“Family Mediation” is the mediation of family matters, including married or unmarried persons, before and after judgments involving dissolution of marriage; property division; shared or sole parental responsibility; or child support, custody, and visitation. Referrals to mediation on temporary matters such as child support, alimony, custody and/or visitation may also be made.
Information About Mediation:
Mediation is a preliminary procedure in any family law case and, when successful, offers the most satisfactory results. Many people inquire about what this process entails and the basics related to mediation.
What is Mediation?
A process where a neutral third person (a mediator) acts to facilitate the resolution of a dispute between two or more parties. It is an informal and nonadversarial process with the objective of helping you and the other party reach a mutually acceptable and voluntary agreetment. The decision making authority rests with the two parties.
What are the advantages of Mediation?
Less Costly: Settling a case in mediation is usually less costly since disputes resolved in court usually involve the investment of more money in attorneys fees and overall costs.

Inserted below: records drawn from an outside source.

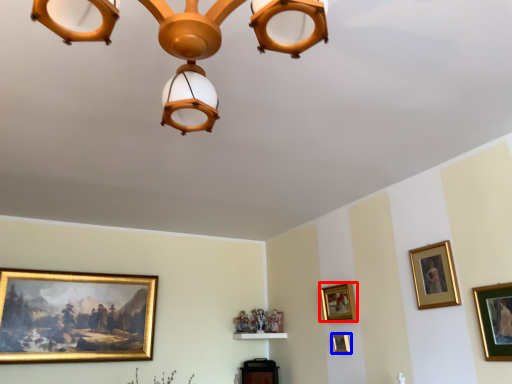 Question: Which object is further to the camera taking this photo, picture frame (highlighted by a red box) or picture frame (highlighted by a blue box)?

Choices:
 (A) picture frame
 (B) picture frame

Answer: (B) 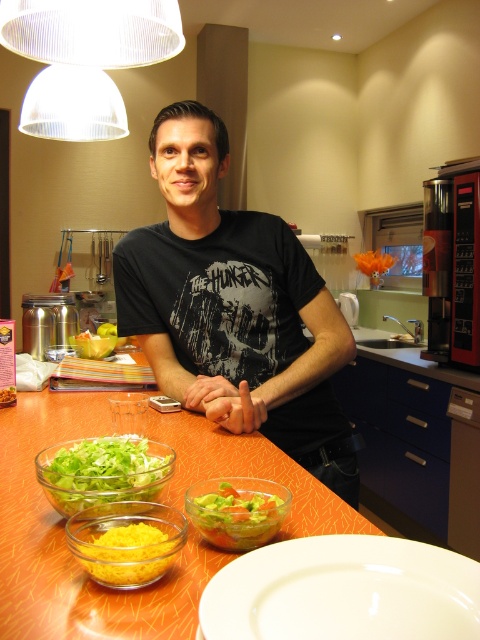 Can you confirm if green glass salad bowl at lower left is positioned to the right of translucent glass bowl at center?

Incorrect, green glass salad bowl at lower left is not on the right side of translucent glass bowl at center.

Does point (116, 483) lie behind point (241, 509)?

Yes, point (116, 483) is farther from viewer.

Locate an element on the screen. This screenshot has height=640, width=480. green glass salad bowl at lower left is located at coordinates (103, 472).

Consider the image. Who is lower down, orange glossy table at center or translucent glass bowl at center?

Positioned lower is translucent glass bowl at center.

Is the position of orange glossy table at center more distant than that of translucent glass bowl at center?

That is False.

Describe the element at coordinates (67, 547) in the screenshot. I see `orange glossy table at center` at that location.

Locate an element on the screen. The width and height of the screenshot is (480, 640). orange glossy table at center is located at coordinates (67, 547).

Is yellow matte bowl at lower left wider than green glass salad bowl at lower left?

No, yellow matte bowl at lower left is not wider than green glass salad bowl at lower left.

Consider the image. Between yellow matte bowl at lower left and green glass salad bowl at lower left, which one is positioned higher?

green glass salad bowl at lower left

Identify the location of yellow matte bowl at lower left. (127, 541). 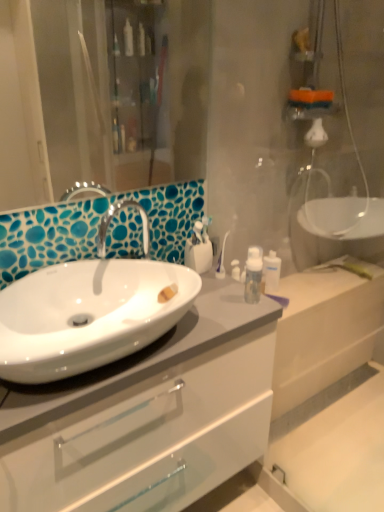 Question: Is white glossy toothbrush holder at center, acting as the 2th toiletry starting from the back, completely or partially inside transparent plastic bottle at upper right, the second toiletry viewed from the left?

Choices:
 (A) yes
 (B) no

Answer: (B)

Question: Is transparent plastic bottle at upper right, the 1th toiletry from the back, positioned before white glossy toothbrush holder at center, the 1th toiletry in the left-to-right sequence?

Choices:
 (A) no
 (B) yes

Answer: (A)

Question: From the image's perspective, is transparent plastic bottle at upper right, the 1th toiletry from the back, under white glossy toothbrush holder at center, the 1th toiletry in the left-to-right sequence?

Choices:
 (A) yes
 (B) no

Answer: (A)

Question: Is the position of transparent plastic bottle at upper right, the 1th toiletry from the back, more distant than that of white glossy toothbrush holder at center, acting as the 2th toiletry starting from the back?

Choices:
 (A) yes
 (B) no

Answer: (A)

Question: Is transparent plastic bottle at upper right, the second toiletry viewed from the left, to the left of white glossy toothbrush holder at center, acting as the 2th toiletry starting from the back, from the viewer's perspective?

Choices:
 (A) no
 (B) yes

Answer: (A)

Question: Are transparent plastic bottle at upper right, the second toiletry viewed from the left, and white glossy toothbrush holder at center, the 1th toiletry in the left-to-right sequence, located far from each other?

Choices:
 (A) no
 (B) yes

Answer: (A)

Question: From the image's perspective, is white glossy cabinet at center on white glossy sink at center left?

Choices:
 (A) no
 (B) yes

Answer: (A)

Question: Is white glossy sink at center left surrounded by white glossy cabinet at center?

Choices:
 (A) no
 (B) yes

Answer: (A)

Question: Does white glossy cabinet at center appear on the right side of white glossy sink at center left?

Choices:
 (A) yes
 (B) no

Answer: (A)

Question: Is white glossy cabinet at center in front of white glossy sink at center left?

Choices:
 (A) no
 (B) yes

Answer: (A)

Question: Does white glossy cabinet at center turn towards white glossy sink at center left?

Choices:
 (A) yes
 (B) no

Answer: (B)

Question: Does white glossy cabinet at center have a greater height compared to white glossy sink at center left?

Choices:
 (A) yes
 (B) no

Answer: (A)

Question: Is white glossy cabinet at center thinner than transparent plastic bottle at upper right, the 1th toiletry from the back?

Choices:
 (A) yes
 (B) no

Answer: (B)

Less Conflictual/More Satisfactory Results: Clients usually find it far more humane and less stressful to decide between themselves major life-altering decisions pertaining to their future rather than permit a Judge to make these decisions for them.
What happens after Mediation?
If an agreement is reached, it is placed in writing, signed by you and the other party, then filed with the court; unless otherwise agreed upon by the parties.
If you do not reach an agreement, the mediator reports the lack of agreement to the court without comment or recommendation. With the consent of the parties, the mediator’s report may identify any pending motions or outstanding legal issues, discovery process, or other actions by any party which, if resolved or completed, would facilitate the possibility of a settlement.
Can a mediator force a party to agree to anything?
Is mediation required in divorce and modification cases?
Yes. The Florida Family Law Rules of Procedure 12.740-12.741 requires that for divorce and/or modification cases, the parties must go to mediation before temporary relief can be granted and before a trial (final hearing) can be held. Judges have the power to waive the mediation requirements but are generally reluctant to do so unless there are unusual or special circumstances involved.
What kind of qualifications am I looking for in a Mediator?
Certified since 2005, serving the 6th, 12th and 13th Judical Circuits in the State of Florida, Ginger Hannigan is a Supreme Court Certified Family Law and County Court Mediator trained to assist and support you through the legal process of settlement agreements and modifications.
A National Certified Counselor and licensed by the State as a clinical therapist since 2001, Ginger is trained and experienced in the treatment and diagnosis of psychological disorders for children and adults, solidifying professional and practical legal facilitation through one of the most difficult life events individuals experience.
Mediation appointments are set for a minimum of three hours. Each party is responsible to provide half of the required fee for services.